Wir haben eine wunderbare Demokratie. Einen wunderbaren Wettkampf der Meinungen, wer siegt kann die anderen unter seine Meinung drücken. Der eigentliche Sinn und Zweck der Demokratie. Die freiwillige Unterwerfung ohne Krieg und Blutvergießen. Gemacht von Tastenprüglern. Die lediglich die heilige CDU und deren Kanzlerin nicht angreifen und damit bereits einen Vorsprung heraus arbeiten, weil man mit dem Glauben an einen gefüllten Geldbeuten bezahlt ohne dass Geld geflossen ist. 

Deutschland würde Obama wählen, heißt es - aber im eigenen Land wählen sie den Romney als Angela Merkel zum Kanzler. Perverser geht es nicht mehr. 
 
Jedes noch so illegale Geldsammeln dieser Partei ist der heiligen Demokratie hier in diesem Lande geschuldet, sogar der Spendenskandal der CDU aus dem Jahre 2000 war eine demokratische Heldentat, die nur für unsere Freiheit veranstaltet wurde - eben für die Hoffnung auf einen vollen Geldbeutel. Ihr seit doch auch nur korrupt, wie alle anderen auch. Ihr seit das, was ihr anklagt und macht Euch zum Richter, damit man Euch nicht vor Gericht stellen kann.

Eines möchte ich noch für die Besserwisser vorweg stellen. In der Politik und auch in der Wissenschaft wird nicht immer mit einem Scheck bezahlt, meist nur mit einen schönen Presse- und Medienbericht, der Köpfe als Innovation auf die Titelseite bringt. Die Innovation besteht darin Hoffnung auf volle Geldbeutel zu schüren, wie Scheiterhaufen.

Die legale Korruption als Ehrerbietung
 


So darf ein Politiker mal schnell eine neue Produktionshalle von Unternehmer XY eröffnen oder als Schirmherr irgend einer Benefizveranstaltung auftreten. Oh - es gibt so viele Bezahlmöglichkeiten, die kein Finanzamt überprüfen kann und die sich jeder gängigen Definition von Korruption entziehen. So schreibt Merkel das Vorwort für Bücher der INSM oder Bertelsmann usw. und wird als Reinkarnation von Erhardt gefeiert. Die nächsten finden ihren Helden in einem neuen Steuer- oder Staatsmodell. Doch alles ist nur mit der Hoffnung auf einen vollen Geldbeutel von der Masse als Vorschuss bezahlt. Ist dann Zahltag, will es keiner mehr gewesen sein, der seine Stimme in der Demokratie abgegeben hat. So spricht man dann von Betrug, Manipulation und Dummheit. Man will beim nächsten Mal faire Wahlen und keine Diktatur. Denn als Diktatur wird immer das empfunden, was einen selber Geld kostet und man keines von der Regierung bekommt.
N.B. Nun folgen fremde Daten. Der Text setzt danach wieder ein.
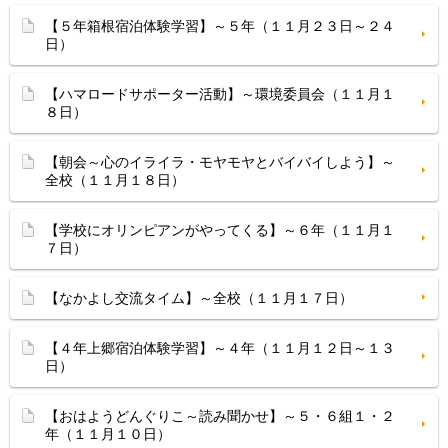
【５年箱根宿泊体験学習】～５年（１１月２３日～２４
日）
【ハマロードサポーター活動】～環境委員会（１１月１
８日）
【朝会～心のイライラ・モヤモヤとバイバイしよう】～
全校（１１月１８日）
【学校にオリンピアンがやってくる】～６年（１１月１
７日）
【なかよし交流タイム】～全校（１１月１７日）
【４年上郷宿泊体験学習】～４年（１１月１２日～１３
日）
【おはようどんぐりこ～読み聞かせ】～５・６組１・２
年（１１月１０日）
So will man Fairness. Fairness, damit man selber die Vorteile abräumt und sich dumme Verlierer sucht, die mit vielen Worten von ihrem eigenen Nachteil als Vorteil überzeugt sind und die Klappe halten  Steinbrück kann hier in Deutschland also nur dann antreten, wenn ihm die Presse vorher die Knie brach. Angela Merkel bekommt dafür einen Düsenantrieb, damit sie bereits im Ziel angekommen ist, bevor der Startschuss viel. Doch die Wahlparty muss steigen, wie in den USA.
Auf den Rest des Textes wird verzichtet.